Exercise details: Go through the records underneath and count the lines that include the string "disse". Give nothing but the number.

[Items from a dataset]
*** Begin section ***

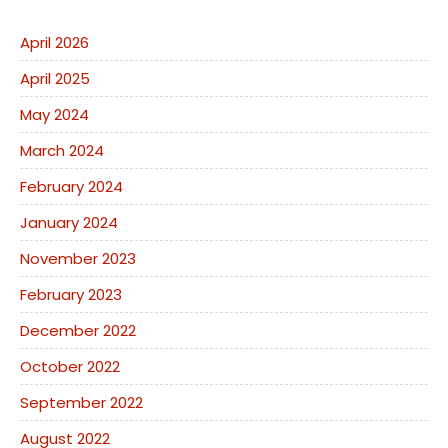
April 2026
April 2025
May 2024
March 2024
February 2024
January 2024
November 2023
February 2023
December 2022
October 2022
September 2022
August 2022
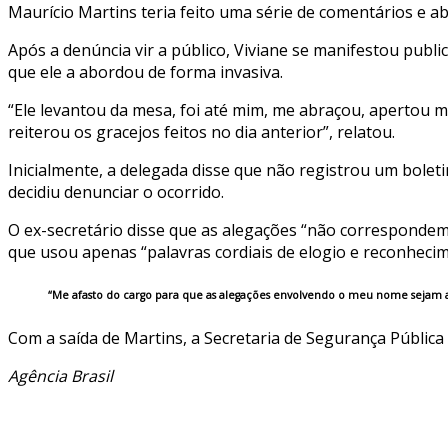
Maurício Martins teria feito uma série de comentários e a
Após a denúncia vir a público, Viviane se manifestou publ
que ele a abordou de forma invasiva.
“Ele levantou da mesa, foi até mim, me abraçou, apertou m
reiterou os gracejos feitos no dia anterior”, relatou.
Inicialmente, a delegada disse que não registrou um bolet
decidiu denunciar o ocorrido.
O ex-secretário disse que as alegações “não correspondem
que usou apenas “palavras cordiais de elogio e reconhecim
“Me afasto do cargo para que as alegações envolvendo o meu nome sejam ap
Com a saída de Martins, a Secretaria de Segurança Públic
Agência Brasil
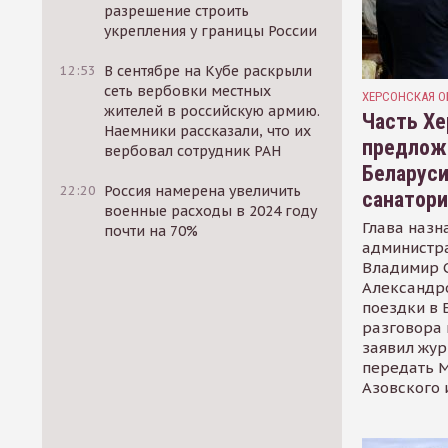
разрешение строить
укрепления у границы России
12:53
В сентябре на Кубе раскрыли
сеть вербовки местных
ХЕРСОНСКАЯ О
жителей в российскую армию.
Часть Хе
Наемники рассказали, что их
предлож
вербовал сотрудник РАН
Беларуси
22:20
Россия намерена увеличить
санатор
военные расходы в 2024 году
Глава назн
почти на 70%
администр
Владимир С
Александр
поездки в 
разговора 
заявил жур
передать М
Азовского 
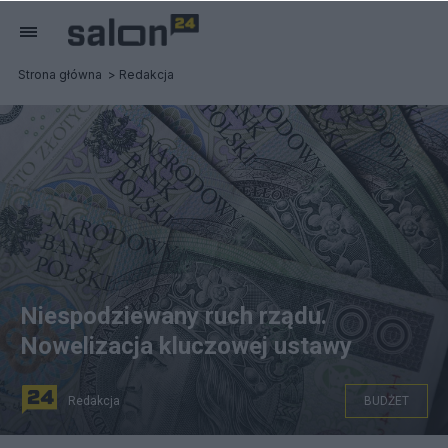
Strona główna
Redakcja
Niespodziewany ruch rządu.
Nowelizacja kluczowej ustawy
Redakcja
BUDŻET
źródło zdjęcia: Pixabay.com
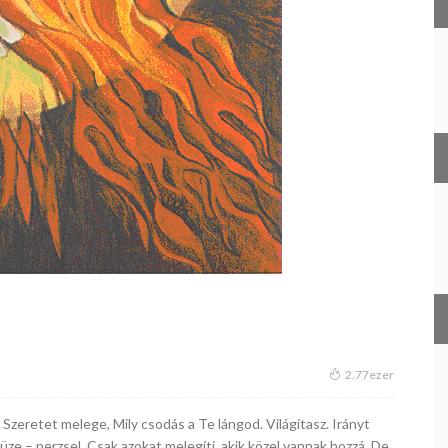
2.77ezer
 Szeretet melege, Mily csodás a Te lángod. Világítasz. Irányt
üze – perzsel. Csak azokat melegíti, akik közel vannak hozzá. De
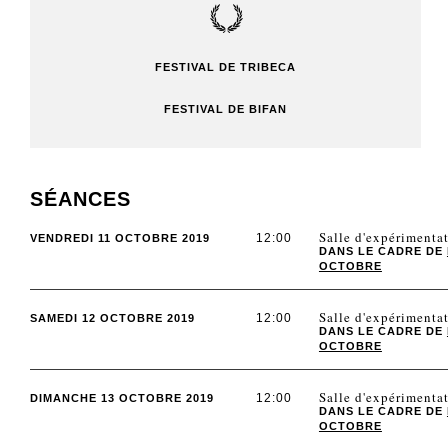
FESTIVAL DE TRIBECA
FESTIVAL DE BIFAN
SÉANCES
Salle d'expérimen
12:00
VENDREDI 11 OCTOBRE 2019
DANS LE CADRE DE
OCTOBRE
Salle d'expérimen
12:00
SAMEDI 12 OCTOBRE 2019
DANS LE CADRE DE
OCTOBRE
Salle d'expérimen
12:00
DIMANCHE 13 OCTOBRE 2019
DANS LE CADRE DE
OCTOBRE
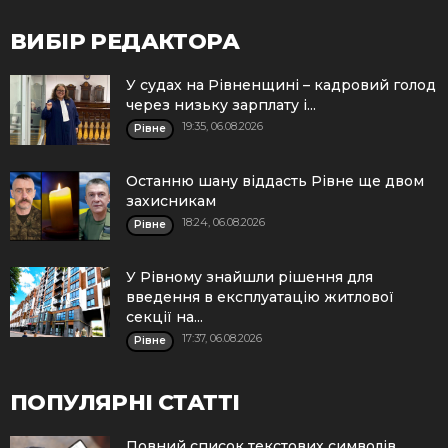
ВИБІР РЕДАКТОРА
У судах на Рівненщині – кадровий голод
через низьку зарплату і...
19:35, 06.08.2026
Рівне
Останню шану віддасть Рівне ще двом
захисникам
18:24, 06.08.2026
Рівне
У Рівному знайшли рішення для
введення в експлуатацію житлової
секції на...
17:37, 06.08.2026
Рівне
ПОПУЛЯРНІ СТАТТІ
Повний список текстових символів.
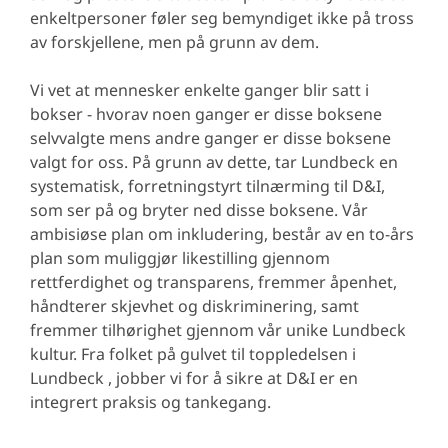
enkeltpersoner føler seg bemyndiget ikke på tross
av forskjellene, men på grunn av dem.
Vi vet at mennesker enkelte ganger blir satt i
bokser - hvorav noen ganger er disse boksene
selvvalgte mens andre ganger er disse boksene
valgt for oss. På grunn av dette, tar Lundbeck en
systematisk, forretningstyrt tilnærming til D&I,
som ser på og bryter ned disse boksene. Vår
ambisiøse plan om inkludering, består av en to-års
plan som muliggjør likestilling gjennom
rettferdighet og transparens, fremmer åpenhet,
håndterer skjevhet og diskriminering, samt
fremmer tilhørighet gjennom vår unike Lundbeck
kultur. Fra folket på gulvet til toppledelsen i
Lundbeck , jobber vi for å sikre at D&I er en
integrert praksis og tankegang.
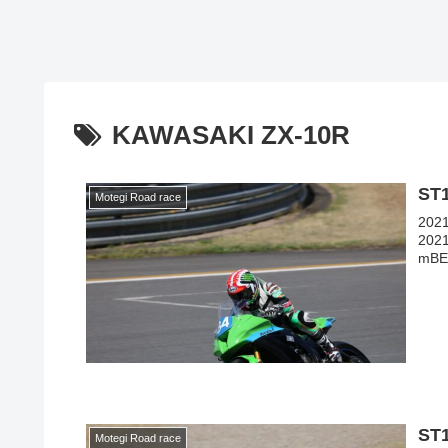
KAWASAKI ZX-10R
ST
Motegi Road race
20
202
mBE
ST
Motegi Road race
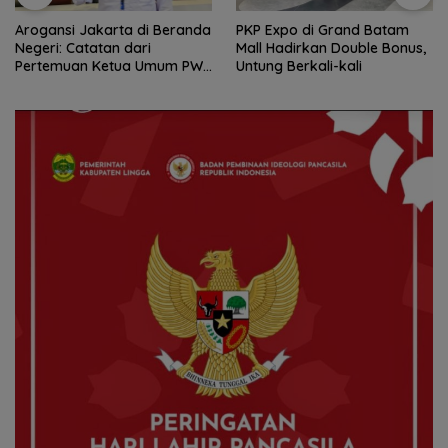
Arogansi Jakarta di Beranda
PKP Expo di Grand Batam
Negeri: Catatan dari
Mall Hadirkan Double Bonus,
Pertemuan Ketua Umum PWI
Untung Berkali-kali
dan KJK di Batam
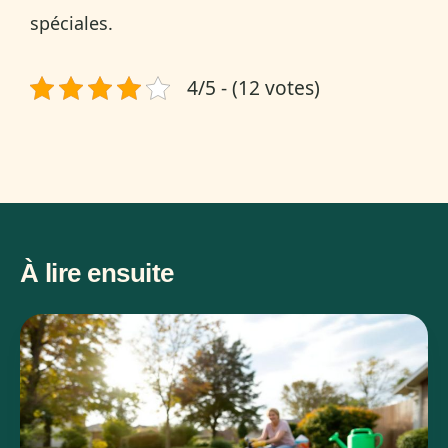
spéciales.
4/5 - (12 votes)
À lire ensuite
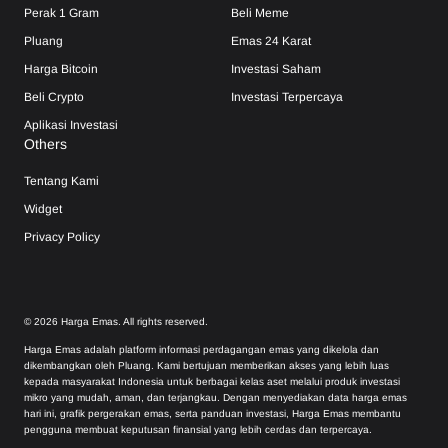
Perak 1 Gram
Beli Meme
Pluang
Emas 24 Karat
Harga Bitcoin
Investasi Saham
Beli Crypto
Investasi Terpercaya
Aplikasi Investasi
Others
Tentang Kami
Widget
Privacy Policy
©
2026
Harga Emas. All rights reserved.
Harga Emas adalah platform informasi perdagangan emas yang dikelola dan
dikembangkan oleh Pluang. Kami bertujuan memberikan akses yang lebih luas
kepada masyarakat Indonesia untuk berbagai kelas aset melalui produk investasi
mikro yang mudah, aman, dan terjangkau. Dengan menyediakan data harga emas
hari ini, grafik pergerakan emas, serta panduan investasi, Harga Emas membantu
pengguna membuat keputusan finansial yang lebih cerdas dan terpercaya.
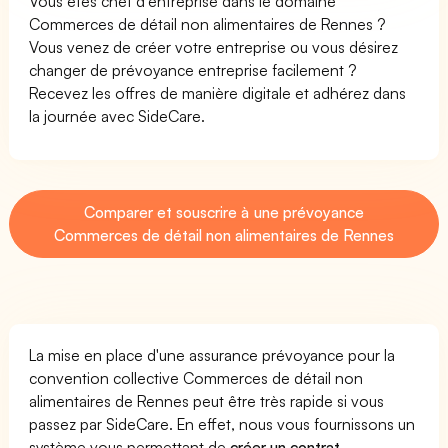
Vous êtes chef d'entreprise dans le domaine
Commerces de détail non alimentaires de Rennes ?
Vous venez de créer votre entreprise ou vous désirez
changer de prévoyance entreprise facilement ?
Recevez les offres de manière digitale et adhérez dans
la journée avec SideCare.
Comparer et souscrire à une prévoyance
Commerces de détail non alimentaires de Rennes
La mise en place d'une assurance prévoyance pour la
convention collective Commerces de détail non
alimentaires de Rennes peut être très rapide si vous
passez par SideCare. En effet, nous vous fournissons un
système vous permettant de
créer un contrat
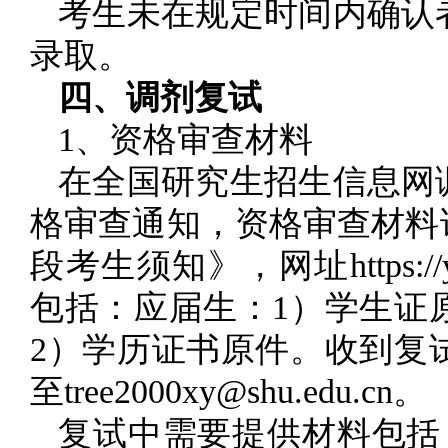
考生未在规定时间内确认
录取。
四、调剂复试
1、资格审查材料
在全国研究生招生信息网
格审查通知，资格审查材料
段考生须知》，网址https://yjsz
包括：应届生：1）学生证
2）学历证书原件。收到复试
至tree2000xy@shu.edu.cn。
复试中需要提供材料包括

*** End section ***

Problem solution: 5